El grito de vida se le escapó tumbado en el suelo, 
                                                                           mientras le reanimaban los que no se conocían. 
                Vecinos de calle le miraban con estómago encogido, 
                          mientras el silencio se ocupaba en tapar la hierba.
                                                                       Su grueso cuerpo destapado se movía acompasado, 
                               por los movimientos espasmódicos de un joven doctor agotado. 
                                                      Ni los coches de policía que llegaban, 
                pusieron las sirenas para no molestar al silencio. 
No se entendía nada, 
                                                                              no se vislumbraba la fina línea entre la vida y la muerte, 
pero estaba escondida entre el silencio y el temor, 
                                                                          entre el suelo y el cielo, 
entre los intentos y los deseos. 
                                        No supe el final.
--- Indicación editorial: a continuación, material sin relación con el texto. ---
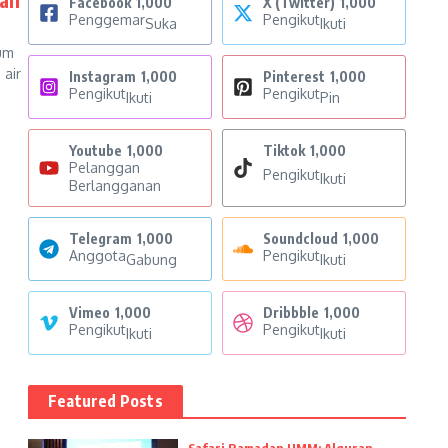
Facebook
1,000
X (Twitter)
1,000
Penggemar
Pengikut
Suka
Ikuti
um
 air
Instagram
1,000
Pinterest
1,000
Pengikut
Pengikut
Ikuti
Pin
Youtube
1,000
Tiktok
1,000
Pelanggan
Pengikut
Ikuti
Berlangganan
Telegram
1,000
Soundcloud
1,000
Anggota
Pengikut
Gabung
Ikuti
Vimeo
1,000
Dribbble
1,000
Pengikut
Pengikut
Ikuti
Ikuti
Featured Posts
Con los enemigos, la misma atención o más que con los amigos

…pues en el ruido que hacen los contrarios
se puede adivinar sus puntos flojos, 
sus adornos falsos, su camino abierto;
para así ganar la batalla.


A los enemigos hay que escucharlos 
para interpretar su mirada,
con las mismas ganas que se tiene en ser más libre, 
pero sobre todo victorioso.

Y descubro que ya no soy yo

Lentamente me acerco al espejo
miro de frente y no me encuentro,
no soy yo,
si acaso mi padre algo joven todavía,
hago gestos,
muevo la boca,
giro hasta ponerme de perfil,
no, no soy quien me imaginaba que era,
y me retiro hacia la puerta sabiendo
que ya no me reflejo
que me he vuelto invisible y ya no existo ni para mi

No sé si existo o si todo es una simple mirada engañada


No sé si existen los besos inesperados, los abrazos gratuitos, los amores desesperados, los caminos inexplorados, las miradas inexpresivas, los gritos silenciosos, los gestos vacíos, las sonrisas gratuitas, los contactos fríos, las reuniones inútiles, las relaciones odiosas.

No sé si existes tú, simplemente porque incluso dudo de si existo yo. 
Tal vez seamos ambos una manera de movernos por la nada, dejando olores y sabores flotando, 
entre otros muchos perfumes desconocidos. 
No sé a donde voy ni sé por qué me muevo así. 
Me dejo llevar y te encuentro todos los días. 
Con eso me doy por muy satisfecho.

El monstruo era pobre; y además no tenía buena cara



Miré hacia arriba y encontré al monstruo, era ojigrande, cuellicorto, larguibrazo, ipatoso. 

Era cariñosamente dulce y me sonreía con baba de color avellana, acercándose hacia mi con pasos extraños y lentos. 

Creo que intentó decirme algo pero juro que no entendí qué; creo que preguntaba por una calle. 

Le miré de arriba abajo, abrí los ojos como si de un conocido se tratara, sonreí levemente y le lancé una moneda al suelo, mientras daba media vuelta.